Materials provided>
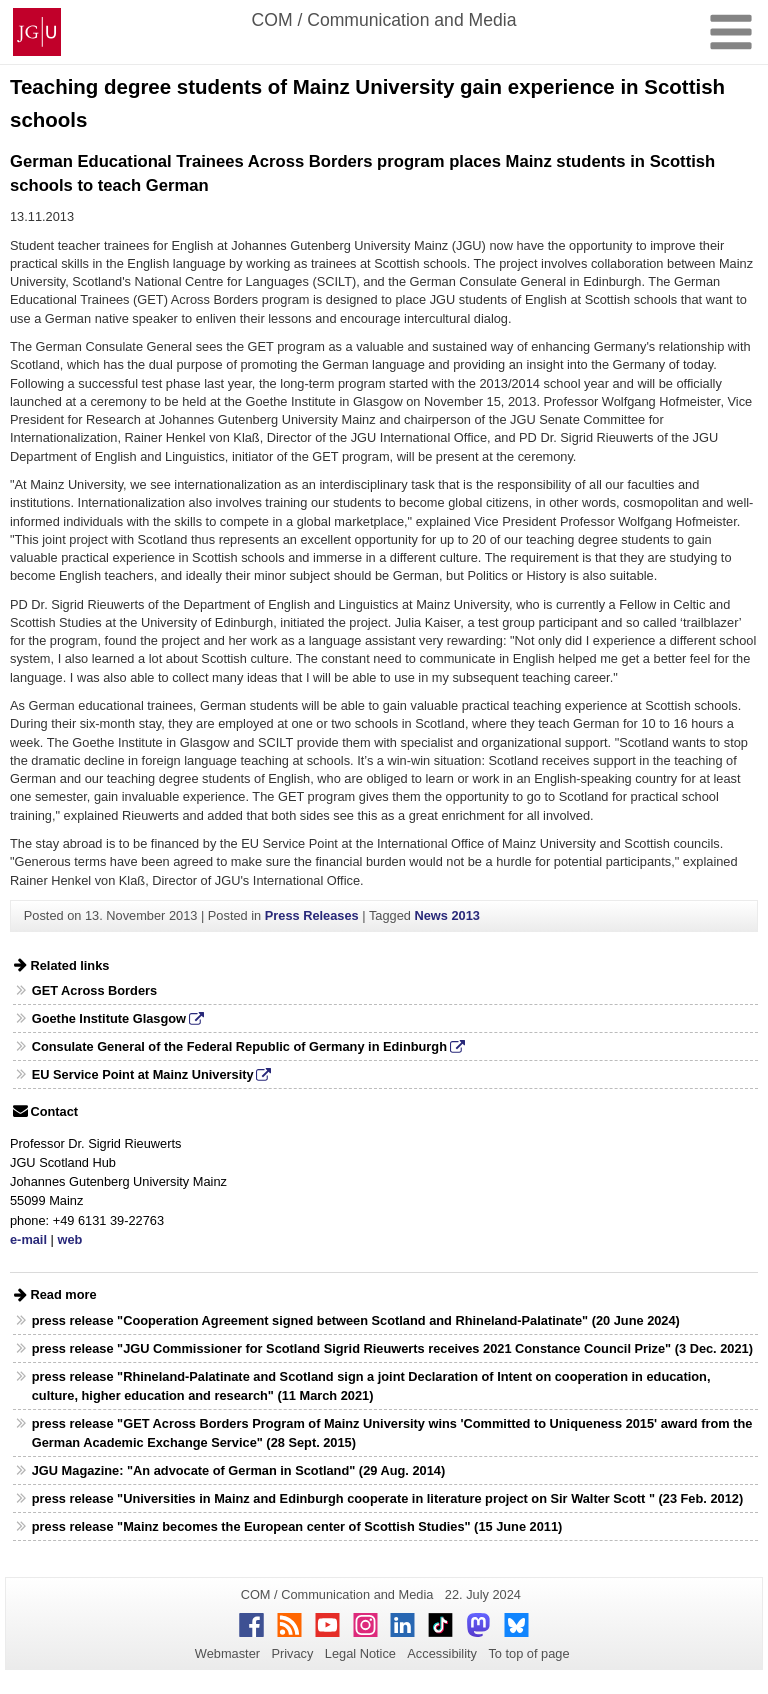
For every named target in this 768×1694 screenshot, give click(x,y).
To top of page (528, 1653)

--

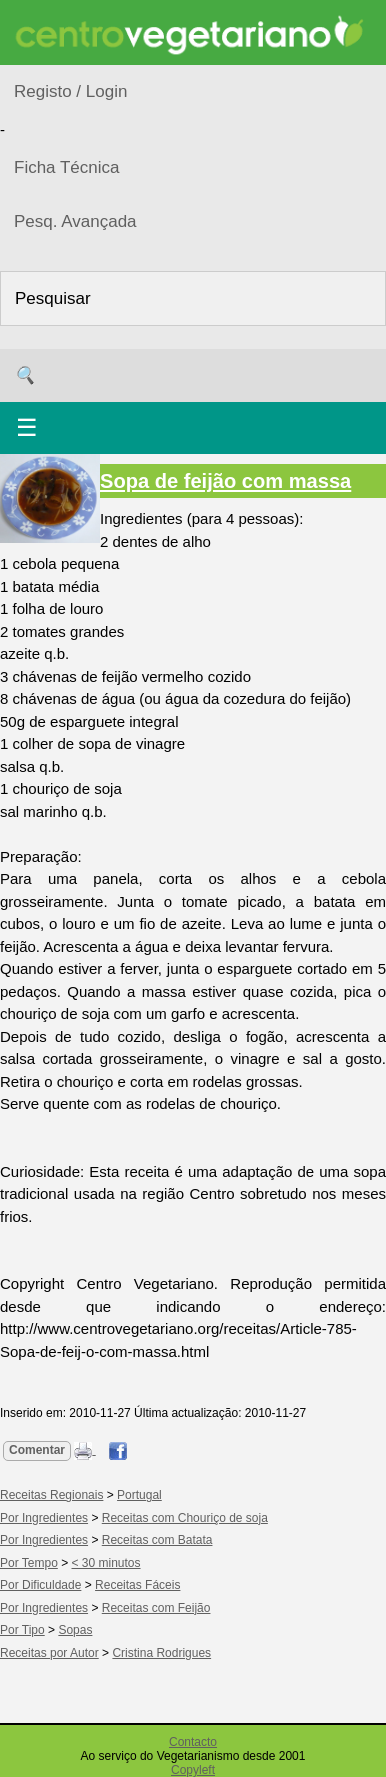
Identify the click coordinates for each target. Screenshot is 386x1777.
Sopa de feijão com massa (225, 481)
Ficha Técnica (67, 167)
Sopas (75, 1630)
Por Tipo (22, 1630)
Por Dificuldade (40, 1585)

What you will do>
Every line above that includes the word "click" must appear in the answer.

Answer below>
For every named target in this 768×1694 screenshot, give click(x,y).
Identify the click coordinates for each target. Screenshot is 386x1777.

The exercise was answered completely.